TO DO: The answer must be every line below that holds the word "текущее".

SUPPLIED RECORDS:
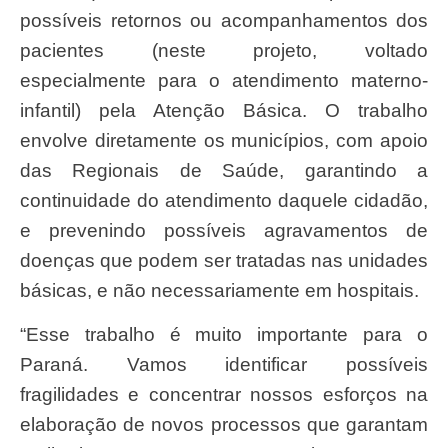
possíveis retornos ou acompanhamentos dos
pacientes (neste projeto, voltado
especialmente para o atendimento materno-
infantil) pela Atenção Básica. O trabalho
envolve diretamente os municípios, com apoio
das Regionais de Saúde, garantindo a
continuidade do atendimento daquele cidadão,
e prevenindo possíveis agravamentos de
doenças que podem ser tratadas nas unidades
básicas, e não necessariamente em hospitais.
“Esse trabalho é muito importante para o
Paraná. Vamos identificar possíveis
fragilidades e concentrar nossos esforços na
elaboração de novos processos que garantam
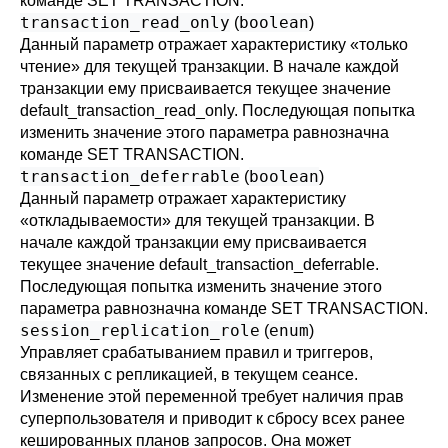
команде
SET TRANSACTION
.
transaction_read_only
boolean
(
)
Данный параметр отражает характеристику
«
только
чтение
»
для текущей транзакции. В начале каждой
транзакции ему присваивается текущее значение
default_transaction_read_only
. Последующая попытка
изменить значение этого параметра равнозначна
команде
SET TRANSACTION
.
transaction_deferrable
boolean
(
)
Данный параметр отражает характеристику
«
откладываемости
»
для текущей транзакции. В
начале каждой транзакции ему присваивается
текущее значение
default_transaction_deferrable
.
Последующая попытка изменить значение этого
параметра равнозначна команде
SET TRANSACTION
.
session_replication_role
enum
(
)
Управляет срабатыванием правил и триггеров,
связанных с репликацией, в текущем сеансе.
Изменение этой переменной требует наличия прав
суперпользователя и приводит к сбросу всех ранее
кешированных планов запросов. Она может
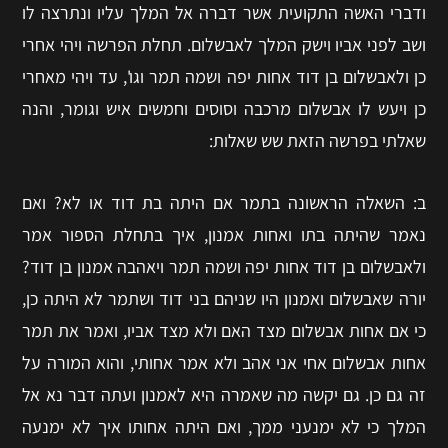
ודברי האשה התקועית אשר דברה אל המלך עליו ונתרצה לו
ושב לפני אביו וישק המלך לאבשלום. תחלת הפרשה ויהי אחרי
כן ולאבשלום בן דוד אחות יפה ושמה תמר וגו', עד ויהי מאחרי
כן ויעש לו אבשלום מרכבה וסוסים וחמשים איש וגומר, והנה
שאלתי בפרשה הזאת שש שאלות:
ב: השאלה הראשונה בתמר אם היתה בת דוד או לא? ואם
נאמר שהיתה בתו ואחות אמנון, איך בתחלת הספור אמר
ולאבשלום בן דוד אחות יפה ושמה תמר ויאהבה אמנון בן דוד?
יורה שאבשלום ואמנון היו שניהם בני דוד ושתמר לא היתה כן,
כי אם אחות אבשלום מצד האם ולא מצד אביו, ואמר את תמר
אחות אבשלום אחי אני אהב ולא אמר אחותי, והוא המורה על
זה גם כן. גם יקשה מה שאמרה היא לאמנון ועתה דבר נא אל
המלך כי לא ימנעני ממך, ואם היתה אחותו איך לא ימנעה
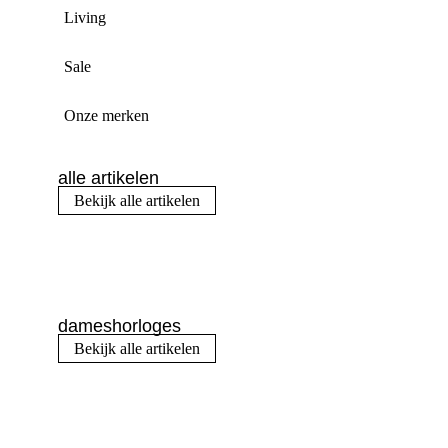
Living
Sale
Onze merken
alle artikelen
Bekijk alle artikelen
dameshorloges
Bekijk alle artikelen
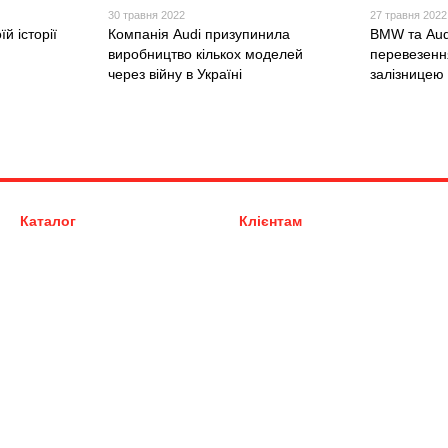
30 травня 2022
27 травня 2022
й історії
Компанія Audi призупинила
BMW та Aud
виробництво кількох моделей
перевезенн
через війну в Україні
залізницею
Каталог
Клієнтам
Запчастини Audi (Ауді)
Вхід до кабінету
Запчастини Volkswagen (VW)
Про нас
Запчастини Skoda (Шкода)
Оплата і доставка
Запчастини Seat (Сеат)
Обмін та повернення
Аксесуари
Контактна інформація
Блог
Відгуки про магазин
Ми в соцмережах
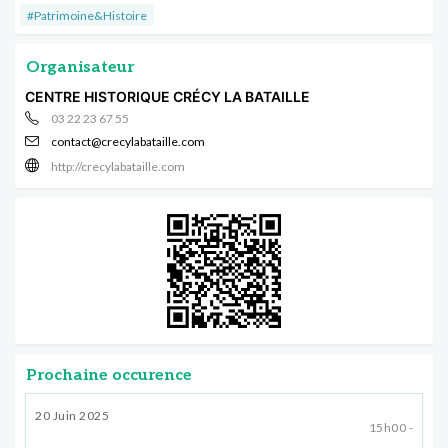
#Patrimoine&Histoire
Organisateur
CENTRE HISTORIQUE CRÉCY LA BATAILLE
03 22 23 67 55
contact@crecylabataille.com
http://crecylabataille.com
Prochaine occurence
20 Juin 2025
15h00 -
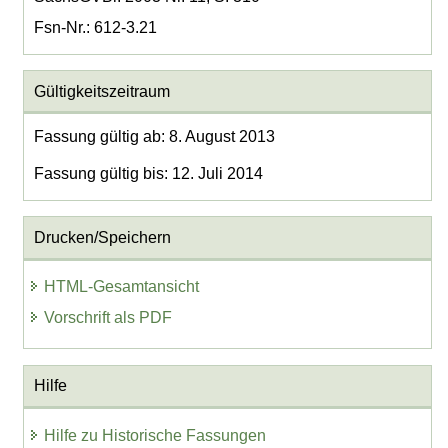
Fsn-Nr.: 612-3.21
Gültigkeitszeitraum
Fassung gültig ab: 8. August 2013
Fassung gültig bis: 12. Juli 2014
Drucken/Speichern
HTML-Gesamtansicht
Vorschrift als PDF
Hilfe
Hilfe zu Historische Fassungen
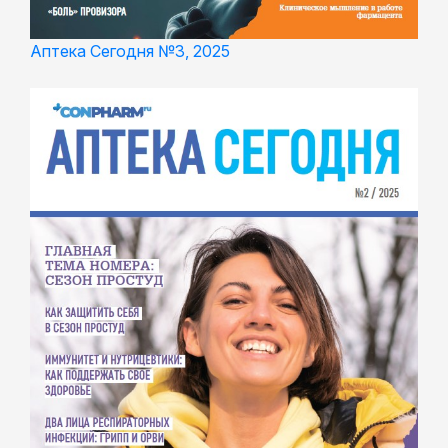
Аптека Сегодня №3, 2025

EXERCISE ANSWER:
транзакции ему присваивается текущее значение
текущее значение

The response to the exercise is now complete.